* _TASK_:
Only the text is wanted; write out each record below exactly and exclude all pictures.

Transcribed page contents:
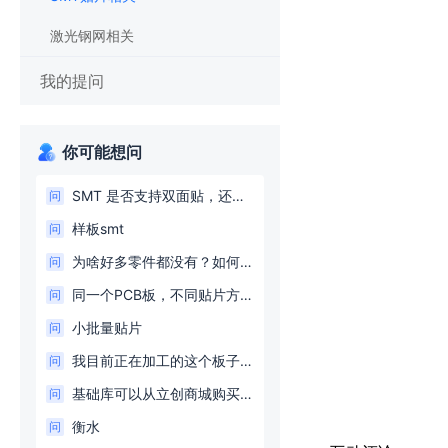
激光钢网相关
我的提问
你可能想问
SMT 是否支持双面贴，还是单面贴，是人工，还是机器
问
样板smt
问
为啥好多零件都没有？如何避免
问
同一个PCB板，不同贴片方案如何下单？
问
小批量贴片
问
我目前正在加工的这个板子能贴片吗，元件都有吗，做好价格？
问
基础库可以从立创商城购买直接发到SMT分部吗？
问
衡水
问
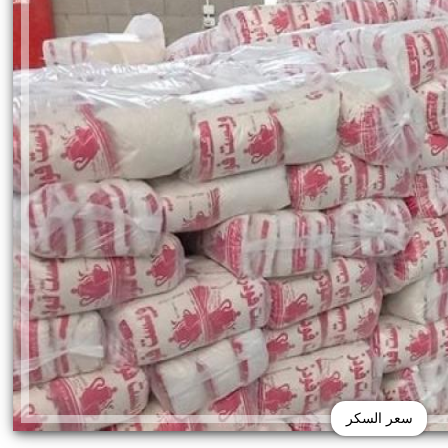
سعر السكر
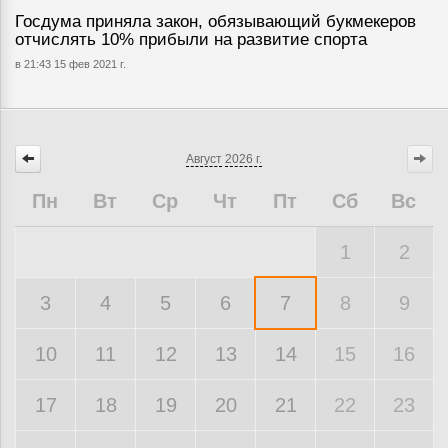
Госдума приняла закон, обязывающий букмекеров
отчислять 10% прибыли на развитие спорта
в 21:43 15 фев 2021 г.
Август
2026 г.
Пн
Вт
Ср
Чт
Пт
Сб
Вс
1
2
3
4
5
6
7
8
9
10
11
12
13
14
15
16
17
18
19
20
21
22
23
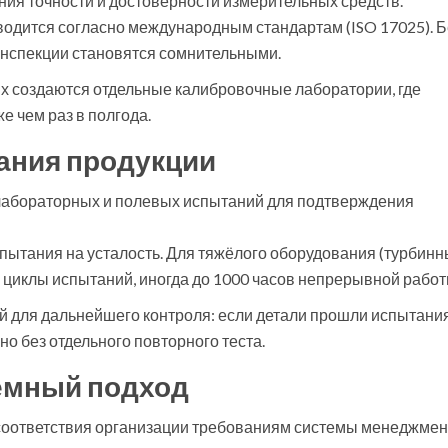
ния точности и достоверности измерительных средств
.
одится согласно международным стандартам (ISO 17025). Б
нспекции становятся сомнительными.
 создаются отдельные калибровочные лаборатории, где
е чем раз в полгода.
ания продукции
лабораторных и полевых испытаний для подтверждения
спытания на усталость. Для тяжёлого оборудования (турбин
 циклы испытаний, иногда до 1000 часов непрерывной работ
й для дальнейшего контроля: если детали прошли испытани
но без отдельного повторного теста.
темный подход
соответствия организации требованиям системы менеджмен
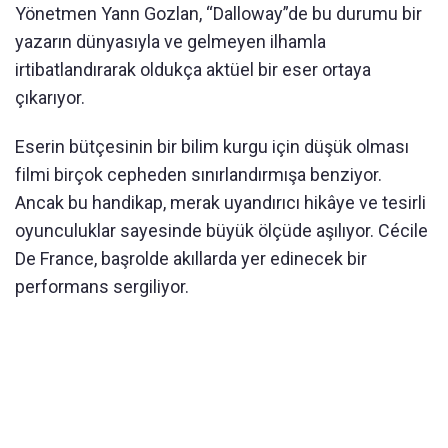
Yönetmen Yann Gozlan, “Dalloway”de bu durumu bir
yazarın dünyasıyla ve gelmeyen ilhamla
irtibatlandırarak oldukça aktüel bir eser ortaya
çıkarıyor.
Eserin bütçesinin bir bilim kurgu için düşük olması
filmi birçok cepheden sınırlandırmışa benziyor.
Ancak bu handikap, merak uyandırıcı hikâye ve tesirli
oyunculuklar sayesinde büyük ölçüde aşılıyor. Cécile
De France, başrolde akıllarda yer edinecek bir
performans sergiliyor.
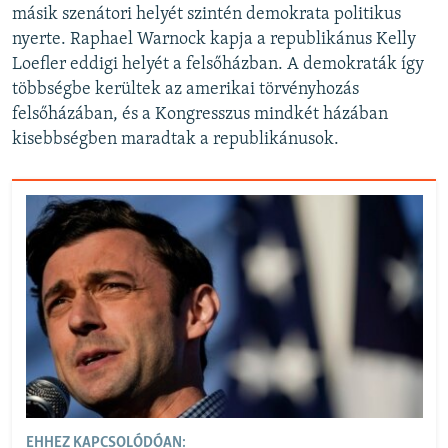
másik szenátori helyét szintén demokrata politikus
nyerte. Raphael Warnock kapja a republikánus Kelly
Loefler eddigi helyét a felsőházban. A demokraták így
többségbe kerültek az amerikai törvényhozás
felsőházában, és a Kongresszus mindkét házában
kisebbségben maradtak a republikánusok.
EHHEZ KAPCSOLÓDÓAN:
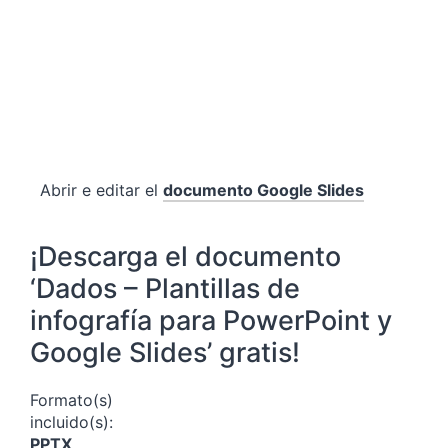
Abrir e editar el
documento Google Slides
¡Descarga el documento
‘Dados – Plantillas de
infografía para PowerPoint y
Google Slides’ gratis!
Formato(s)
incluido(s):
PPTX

* _WRITTEN RESPONSE_:
激光钢网相关
我的提问
你可能想问
SMT 是否支持双面贴，还是单面贴，是人工，还是机器
问
样板smt
问
为啥好多零件都没有？如何避免
问
同一个PCB板，不同贴片方案如何下单？
问
小批量贴片
问
我目前正在加工的这个板子能贴片吗，元件都有吗，做好价格？
问
基础库可以从立创商城购买直接发到SMT分部吗？
问
衡水
问
سعر السكر
Госдума приняла закон, обязывающий букмекеров
отчислять 10% прибыли на развитие спорта
в 21:43 15 фев 2021 г.
Август
2026 г.
Пн
Вт
Ср
Чт
Пт
Сб
Вс
1
2
3
4
5
6
7
8
9
10
11
12
13
14
15
16
17
18
19
20
21
22
23
ния точности и достоверности измерительных средств
.
одится согласно международным стандартам (ISO 17025). Б
нспекции становятся сомнительными.
 создаются отдельные калибровочные лаборатории, где
е чем раз в полгода.
ания продукции
лабораторных и полевых испытаний для подтверждения
спытания на усталость. Для тяжёлого оборудования (турбин
 циклы испытаний, иногда до 1000 часов непрерывной работ
й для дальнейшего контроля: если детали прошли испытани
но без отдельного повторного теста.
темный подход
соответствия организации требованиям системы менеджмен
Yönetmen Yann Gozlan, “Dalloway”de bu durumu bir
yazarın dünyasıyla ve gelmeyen ilhamla
irtibatlandırarak oldukça aktüel bir eser ortaya
çıkarıyor.
Eserin bütçesinin bir bilim kurgu için düşük olması
filmi birçok cepheden sınırlandırmışa benziyor.
Ancak bu handikap, merak uyandırıcı hikâye ve tesirli
oyunculuklar sayesinde büyük ölçüde aşılıyor. Cécile
De France, başrolde akıllarda yer edinecek bir
performans sergiliyor.
másik szenátori helyét szintén demokrata politikus
nyerte. Raphael Warnock kapja a republikánus Kelly
Loefler eddigi helyét a felsőházban. A demokraták így
többségbe kerültek az amerikai törvényhozás
felsőházában, és a Kongresszus mindkét házában
kisebbségben maradtak a republikánusok.
EHHEZ KAPCSOLÓDÓAN:
Abrir e editar el
documento Google Slides
¡Descarga el documento
‘Dados – Plantillas de
infografía para PowerPoint y
Google Slides’ gratis!
Formato(s)
incluido(s):
PPTX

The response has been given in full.